→ **Exercise instructions**
Retype the records below word for word and omit any image.

Collected data:

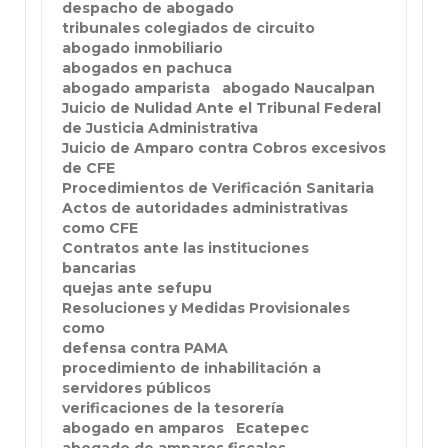
despacho de abogado
tribunales colegiados de circuito
abogado inmobiliario
abogados en pachuca
abogado amparista
abogado Naucalpan
Juicio de Nulidad Ante el Tribunal Federal
de Justicia Administrativa
Juicio de Amparo contra Cobros excesivos
de CFE
Procedimientos de Verificación Sanitaria
Actos de autoridades administrativas
como CFE
Contratos ante las instituciones
bancarias
quejas ante sefupu
Resoluciones y Medidas Provisionales
como
defensa contra PAMA
procedimiento de inhabilitación a
servidores públicos
verificaciones de la tesorería
abogado en amparos
Ecatepec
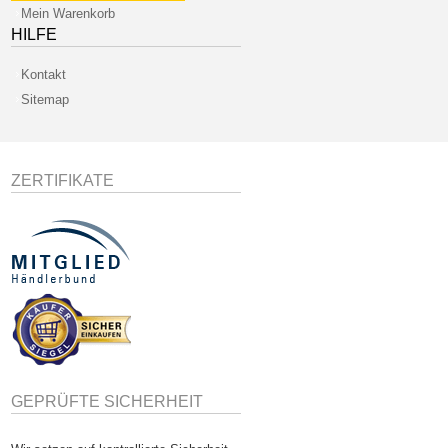
Mein Warenkorb
HILFE
Kontakt
Sitemap
ZERTIFIKATE
GEPRÜFTE SICHERHEIT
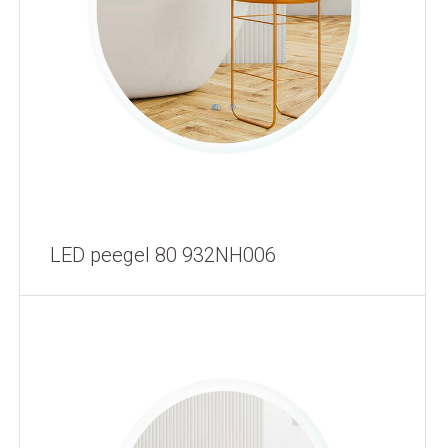
LED peegel 80 932NH006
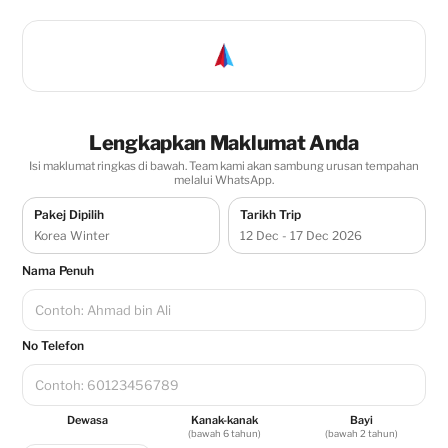
Lengkapkan Maklumat Anda
Isi maklumat ringkas di bawah. Team kami akan sambung urusan tempahan
melalui WhatsApp.
Pakej Dipilih
Tarikh Trip
Korea Winter
12 Dec - 17 Dec 2026
Nama Penuh
No Telefon
Dewasa
Kanak-kanak
Bayi
(bawah 6 tahun)
(bawah 2 tahun)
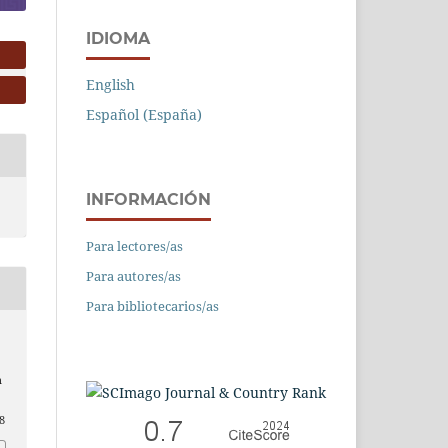
IDIOMA
English
Español (España)
INFORMACIÓN
Para lectores/as
Para autores/as
Para bibliotecarios/as
n
8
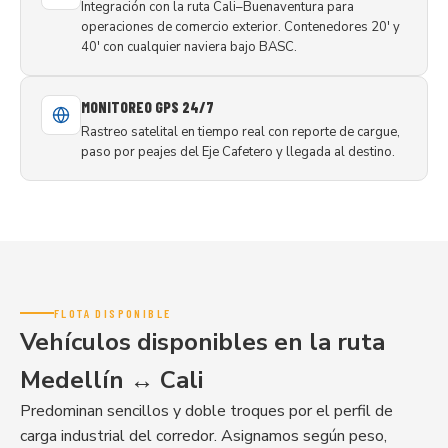
Integración con la ruta Cali–Buenaventura para
operaciones de comercio exterior. Contenedores 20' y
40' con cualquier naviera bajo BASC.
MONITOREO GPS 24/7
Rastreo satelital en tiempo real con reporte de cargue,
paso por peajes del Eje Cafetero y llegada al destino.
FLOTA DISPONIBLE
Vehículos disponibles en la
ruta
Medellín ↔ Cali
Predominan sencillos y doble troques por el perfil de
carga industrial del corredor. Asignamos según peso,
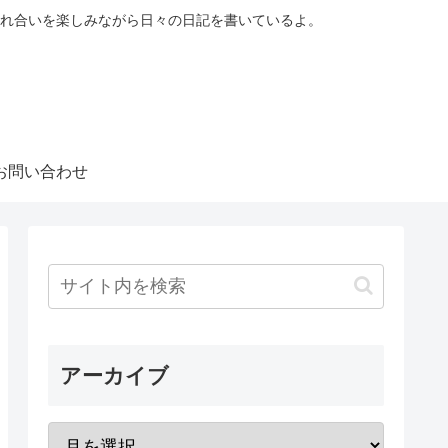
れ合いを楽しみながら日々の日記を書いているよ。
お問い合わせ
アーカイブ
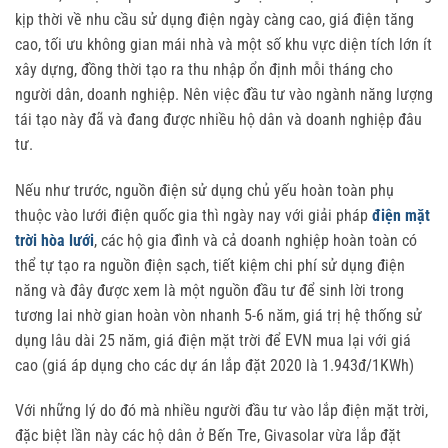
kịp thời về nhu cầu sử dụng điện ngày càng cao, giá điện tăng
cao, tối ưu không gian mái nhà và một số khu vực diện tích lớn ít
xây dựng, đồng thời tạo ra thu nhập ổn định mỗi tháng cho
người dân, doanh nghiệp. Nên việc đầu tư vào ngành năng lượng
tái tạo này đã và đang được nhiều hộ dân và doanh nghiệp đâu
tư.
Nếu như trước, nguồn điện sử dụng chủ yếu hoàn toàn phụ
thuộc vào lưới điện quốc gia thì ngày nay với giải pháp
điện mặt
trời hòa lưới
, các hộ gia đình và cả doanh nghiệp hoàn toàn có
thể tự tạo ra nguồn điện sạch, tiết kiệm chi phí sử dụng điện
năng và đây được xem là một nguồn đầu tư để sinh lời trong
tương lai nhờ gian hoàn vòn nhanh 5-6 năm, giá trị hệ thống sử
dụng lâu dài 25 năm, giá điện mặt trời để EVN mua lại với giá
cao (giá áp dụng cho các dự án lắp đặt 2020 là 1.943đ/1KWh)
Với những lý do đó mà nhiều người đầu tư vào lắp điện mặt trời,
đặc biệt lần này các hộ dân ở Bến Tre, Givasolar vừa lắp đặt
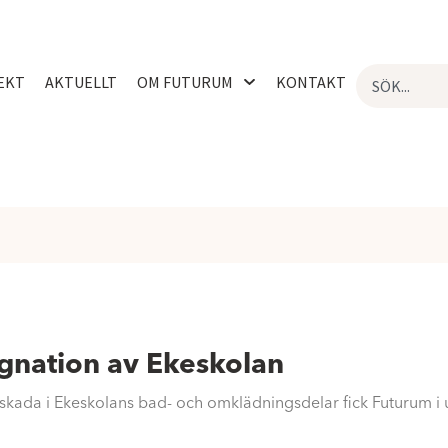
EKT
AKTUELLT
OM FUTURUM
KONTAKT
nation av Ekeskolan
nskada i Ekeskolans bad- och omklädningsdelar fick Futurum 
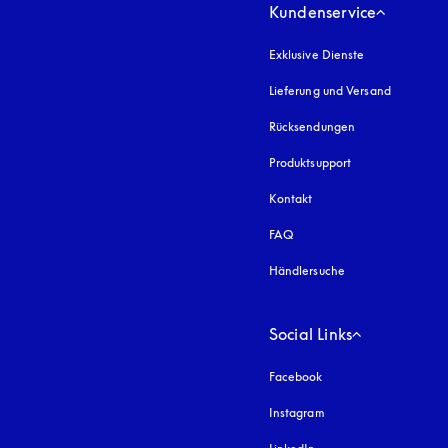
Kundenservice
Exklusive Dienste
Lieferung und Versand
Rücksendungen
Produktsupport
Kontakt
FAQ
Händlersuche
Social Links
Facebook
Instagram
öffnet sich in einem 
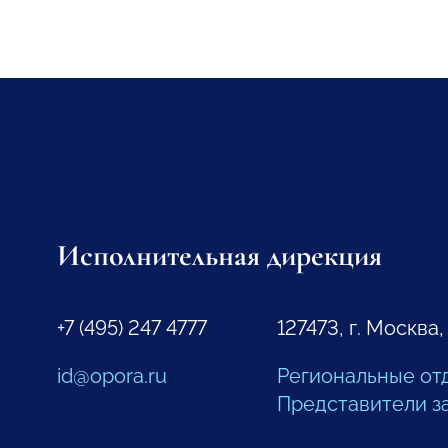
Исполнительная дирекция
+7 (495) 247 4777
127473, г. Москва,
id@opora.ru
Региональные от
Представители з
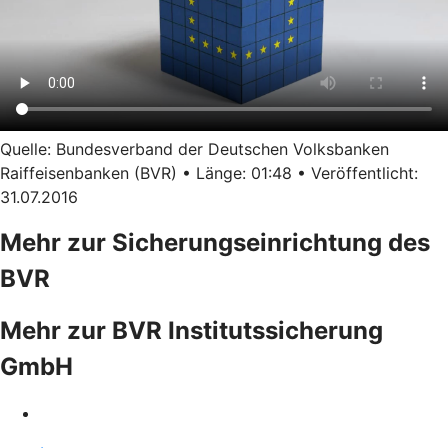
Quelle: Bundesverband der Deutschen Volksbanken
Raiffeisenbanken (BVR) • Länge: 01:48 • Veröffentlicht:
31.07.2016
Mehr zur Sicherungseinrichtung des
BVR
Mehr zur BVR Institutssicherung
GmbH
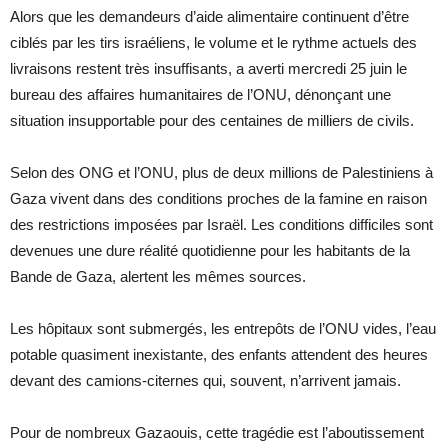
Alors que les demandeurs d’aide alimentaire continuent d’être
ciblés par les tirs israéliens, le volume et le rythme actuels des
livraisons restent très insuffisants, a averti mercredi 25 juin le
bureau des affaires humanitaires de l’ONU, dénonçant une
situation insupportable pour des centaines de milliers de civils.
Selon des ONG et l’ONU, plus de deux millions de Palestiniens à
Gaza vivent dans des conditions proches de la famine en raison
des restrictions imposées par Israël. Les conditions difficiles sont
devenues une dure réalité quotidienne pour les habitants de la
Bande de Gaza, alertent les mêmes sources.
Les hôpitaux sont submergés, les entrepôts de l’ONU vides, l’eau
potable quasiment inexistante, des enfants attendent des heures
devant des camions-citernes qui, souvent, n’arrivent jamais.
Pour de nombreux Gazaouis, cette tragédie est l’aboutissement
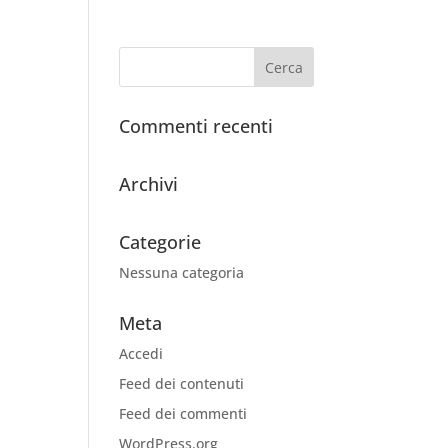
Commenti recenti
Archivi
Categorie
Nessuna categoria
Meta
Accedi
Feed dei contenuti
Feed dei commenti
WordPress.org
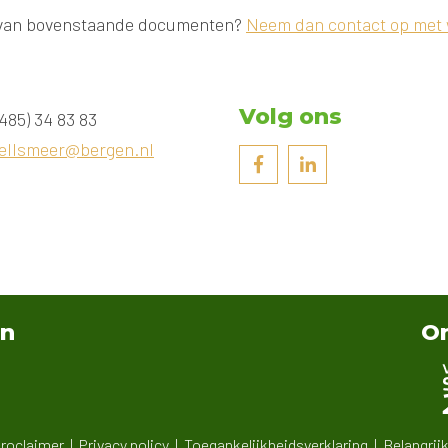
pen van bovenstaande documenten?
Neem dan contact op met
Volg ons
485) 34 83 83
ellsmeer@bergen.nl
an
On
roclaimer
Privacy policy
Toegankelijkheidsverklaring
Belangrij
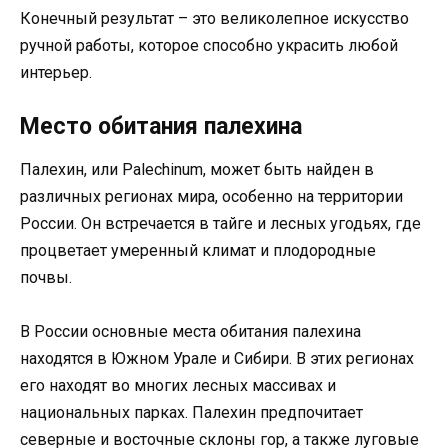
Конечный результат – это великолепное искусство
ручной работы, которое способно украсить любой
интерьер.
Место обитания палехина
Палехин, или Palechinum, может быть найден в
различных регионах мира, особенно на территории
России. Он встречается в тайге и лесных угодьях, где
процветает умеренный климат и плодородные
почвы.
В России основные места обитания палехина
находятся в Южном Урале и Сибири. В этих регионах
его находят во многих лесных массивах и
национальных парках. Палехин предпочитает
северные и восточные склоны гор, а также луговые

→ **Response area**
despacho de abogado
tribunales colegiados de circuito
abogado inmobiliario
abogados en pachuca
abogado amparista
abogado Naucalpan
Juicio de Nulidad Ante el Tribunal Federal
de Justicia Administrativa
Juicio de Amparo contra Cobros excesivos
de CFE
Procedimientos de Verificación Sanitaria
Actos de autoridades administrativas
como CFE
Contratos ante las instituciones
bancarias
quejas ante sefupu
Resoluciones y Medidas Provisionales
como
defensa contra PAMA
procedimiento de inhabilitación a
servidores públicos
verificaciones de la tesorería
abogado en amparos
Ecatepec
Mein Warenkorb
HILFE
Kontakt
Sitemap
ZERTIFIKATE
GEPRÜFTE SICHERHEIT
LED peegel 80 932NH006
Lengkapkan Maklumat Anda
Isi maklumat ringkas di bawah. Team kami akan sambung urusan tempahan
melalui WhatsApp.
Pakej Dipilih
Tarikh Trip
Korea Winter
12 Dec - 17 Dec 2026
Nama Penuh
No Telefon
Dewasa
Kanak-kanak
Bayi
(bawah 6 tahun)
(bawah 2 tahun)
IDIOMA
English
Español (España)
INFORMACIÓN
Para lectores/as
Para autores/as
Para bibliotecarios/as
n
8
Integración con la ruta Cali–Buenaventura para
operaciones de comercio exterior. Contenedores 20' y
40' con cualquier naviera bajo BASC.
MONITOREO GPS 24/7
Rastreo satelital en tiempo real con reporte de cargue,
paso por peajes del Eje Cafetero y llegada al destino.
FLOTA DISPONIBLE
Vehículos disponibles en la
ruta
Medellín ↔ Cali
Predominan sencillos y doble troques por el perfil de
carga industrial del corredor. Asignamos según peso,
れ合いを楽しみながら日々の日記を書いているよ。
お問い合わせ
アーカイブ
kịp thời về nhu cầu sử dụng điện ngày càng cao, giá điện tăng
cao, tối ưu không gian mái nhà và một số khu vực diện tích lớn ít
xây dựng, đồng thời tạo ra thu nhập ổn định mỗi tháng cho
người dân, doanh nghiệp. Nên việc đầu tư vào ngành năng lượng
tái tạo này đã và đang được nhiều hộ dân và doanh nghiệp đâu
tư.
Nếu như trước, nguồn điện sử dụng chủ yếu hoàn toàn phụ
thuộc vào lưới điện quốc gia thì ngày nay với giải pháp
điện mặt
trời hòa lưới
, các hộ gia đình và cả doanh nghiệp hoàn toàn có
thể tự tạo ra nguồn điện sạch, tiết kiệm chi phí sử dụng điện
năng và đây được xem là một nguồn đầu tư để sinh lời trong
tương lai nhờ gian hoàn vòn nhanh 5-6 năm, giá trị hệ thống sử
dụng lâu dài 25 năm, giá điện mặt trời để EVN mua lại với giá
cao (giá áp dụng cho các dự án lắp đặt 2020 là 1.943đ/1KWh)
Với những lý do đó mà nhiều người đầu tư vào lắp điện mặt trời,
đặc biệt lần này các hộ dân ở Bến Tre, Givasolar vừa lắp đặt
EKT
AKTUELLT
OM FUTURUM
KONTAKT
nation av Ekeskolan
nskada i Ekeskolans bad- och omklädningsdelar fick Futurum 
Kundenservice
Exklusive Dienste
Lieferung und Versand
Rücksendungen
Produktsupport
Kontakt
FAQ
Händlersuche
Social Links
Facebook
Instagram
öffnet sich in einem 
Исполнительная дирекция
+7 (495) 247 4777
127473, г. Москва,
id@opora.ru
Региональные от
Представители з
Quelle: Bundesverband der Deutschen Volksbanken
Raiffeisenbanken (BVR) • Länge: 01:48 • Veröffentlicht:
31.07.2016
Mehr zur Sicherungseinrichtung des
BVR
Mehr zur BVR Institutssicherung
GmbH
Alors que les demandeurs d’aide alimentaire continuent d’être
ciblés par les tirs israéliens, le volume et le rythme actuels des
livraisons restent très insuffisants, a averti mercredi 25 juin le
bureau des affaires humanitaires de l’ONU, dénonçant une
situation insupportable pour des centaines de milliers de civils.
Selon des ONG et l’ONU, plus de deux millions de Palestiniens à
Gaza vivent dans des conditions proches de la famine en raison
des restrictions imposées par Israël. Les conditions difficiles sont
devenues une dure réalité quotidienne pour les habitants de la
Bande de Gaza, alertent les mêmes sources.
Les hôpitaux sont submergés, les entrepôts de l’ONU vides, l’eau
potable quasiment inexistante, des enfants attendent des heures
devant des camions-citernes qui, souvent, n’arrivent jamais.
Pour de nombreux Gazaouis, cette tragédie est l’aboutissement
Commenti recenti
Archivi
Categorie
Nessuna categoria
Meta
Accedi
Feed dei contenuti
Feed dei commenti
WordPress.org
pen van bovenstaande documenten?
Neem dan contact op met
Volg ons
485) 34 83 83
ellsmeer@bergen.nl
an
On
roclaimer
Privacy policy
Toegankelijkheidsverklaring
Belangrij
Конечный результат – это великолепное искусство
ручной работы, которое способно украсить любой
интерьер.
Место обитания палехина
Палехин, или Palechinum, может быть найден в
различных регионах мира, особенно на территории
России. Он встречается в тайге и лесных угодьях, где
процветает умеренный климат и плодородные
почвы.
В России основные места обитания палехина
находятся в Южном Урале и Сибири. В этих регионах
его находят во многих лесных массивах и
национальных парках. Палехин предпочитает
северные и восточные склоны гор, а также луговые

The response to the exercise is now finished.